Supplied data below:

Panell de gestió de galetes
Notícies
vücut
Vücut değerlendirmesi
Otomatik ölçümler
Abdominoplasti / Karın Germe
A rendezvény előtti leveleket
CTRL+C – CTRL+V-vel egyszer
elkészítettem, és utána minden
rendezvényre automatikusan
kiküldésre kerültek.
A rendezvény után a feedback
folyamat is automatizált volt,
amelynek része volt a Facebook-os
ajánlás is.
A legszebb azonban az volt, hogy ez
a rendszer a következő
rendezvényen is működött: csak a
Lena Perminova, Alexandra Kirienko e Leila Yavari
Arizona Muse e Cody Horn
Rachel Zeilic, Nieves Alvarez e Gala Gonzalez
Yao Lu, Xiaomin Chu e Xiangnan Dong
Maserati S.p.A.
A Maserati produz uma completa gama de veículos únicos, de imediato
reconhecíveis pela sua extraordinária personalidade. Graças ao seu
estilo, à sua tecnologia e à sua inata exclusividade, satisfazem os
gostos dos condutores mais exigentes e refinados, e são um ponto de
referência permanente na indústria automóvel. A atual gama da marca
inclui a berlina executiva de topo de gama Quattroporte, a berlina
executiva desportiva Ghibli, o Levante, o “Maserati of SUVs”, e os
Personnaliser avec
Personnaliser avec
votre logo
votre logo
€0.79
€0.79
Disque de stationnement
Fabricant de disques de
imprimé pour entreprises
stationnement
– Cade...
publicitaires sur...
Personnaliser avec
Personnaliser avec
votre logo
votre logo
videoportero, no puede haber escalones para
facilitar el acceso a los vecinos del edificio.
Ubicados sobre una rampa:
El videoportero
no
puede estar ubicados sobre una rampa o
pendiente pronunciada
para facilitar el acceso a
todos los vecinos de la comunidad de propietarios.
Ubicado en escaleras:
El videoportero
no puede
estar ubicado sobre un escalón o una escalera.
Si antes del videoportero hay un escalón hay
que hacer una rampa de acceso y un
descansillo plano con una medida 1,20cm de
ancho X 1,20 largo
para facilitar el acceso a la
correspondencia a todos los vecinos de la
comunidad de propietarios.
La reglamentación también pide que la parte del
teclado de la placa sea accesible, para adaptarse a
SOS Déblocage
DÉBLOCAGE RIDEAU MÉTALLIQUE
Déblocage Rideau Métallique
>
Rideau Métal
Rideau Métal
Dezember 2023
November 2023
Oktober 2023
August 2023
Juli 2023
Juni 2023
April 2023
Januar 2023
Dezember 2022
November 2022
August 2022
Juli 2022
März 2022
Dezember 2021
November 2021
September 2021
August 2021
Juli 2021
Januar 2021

End of Supplied data.

» **Problem to work on**: Please give the listing above once more, word for word.

» **Output of the exercise**:
Panell de gestió de galetes
Notícies
vücut
Vücut değerlendirmesi
Otomatik ölçümler
Abdominoplasti / Karın Germe
A rendezvény előtti leveleket
CTRL+C – CTRL+V-vel egyszer
elkészítettem, és utána minden
rendezvényre automatikusan
kiküldésre kerültek.
A rendezvény után a feedback
folyamat is automatizált volt,
amelynek része volt a Facebook-os
ajánlás is.
A legszebb azonban az volt, hogy ez
a rendszer a következő
rendezvényen is működött: csak a
Lena Perminova, Alexandra Kirienko e Leila Yavari
Arizona Muse e Cody Horn
Rachel Zeilic, Nieves Alvarez e Gala Gonzalez
Yao Lu, Xiaomin Chu e Xiangnan Dong
Maserati S.p.A.
A Maserati produz uma completa gama de veículos únicos, de imediato
reconhecíveis pela sua extraordinária personalidade. Graças ao seu
estilo, à sua tecnologia e à sua inata exclusividade, satisfazem os
gostos dos condutores mais exigentes e refinados, e são um ponto de
referência permanente na indústria automóvel. A atual gama da marca
inclui a berlina executiva de topo de gama Quattroporte, a berlina
executiva desportiva Ghibli, o Levante, o “Maserati of SUVs”, e os
Personnaliser avec
Personnaliser avec
votre logo
votre logo
€0.79
€0.79
Disque de stationnement
Fabricant de disques de
imprimé pour entreprises
stationnement
– Cade...
publicitaires sur...
Personnaliser avec
Personnaliser avec
votre logo
votre logo
videoportero, no puede haber escalones para
facilitar el acceso a los vecinos del edificio.
Ubicados sobre una rampa:
El videoportero
no
puede estar ubicados sobre una rampa o
pendiente pronunciada
para facilitar el acceso a
todos los vecinos de la comunidad de propietarios.
Ubicado en escaleras:
El videoportero
no puede
estar ubicado sobre un escalón o una escalera.
Si antes del videoportero hay un escalón hay
que hacer una rampa de acceso y un
descansillo plano con una medida 1,20cm de
ancho X 1,20 largo
para facilitar el acceso a la
correspondencia a todos los vecinos de la
comunidad de propietarios.
La reglamentación también pide que la parte del
teclado de la placa sea accesible, para adaptarse a
SOS Déblocage
DÉBLOCAGE RIDEAU MÉTALLIQUE
Déblocage Rideau Métallique
>
Rideau Métal
Rideau Métal
Dezember 2023
November 2023
Oktober 2023
August 2023
Juli 2023
Juni 2023
April 2023
Januar 2023
Dezember 2022
November 2022
August 2022
Juli 2022
März 2022
Dezember 2021
November 2021
September 2021
August 2021
Juli 2021
Januar 2021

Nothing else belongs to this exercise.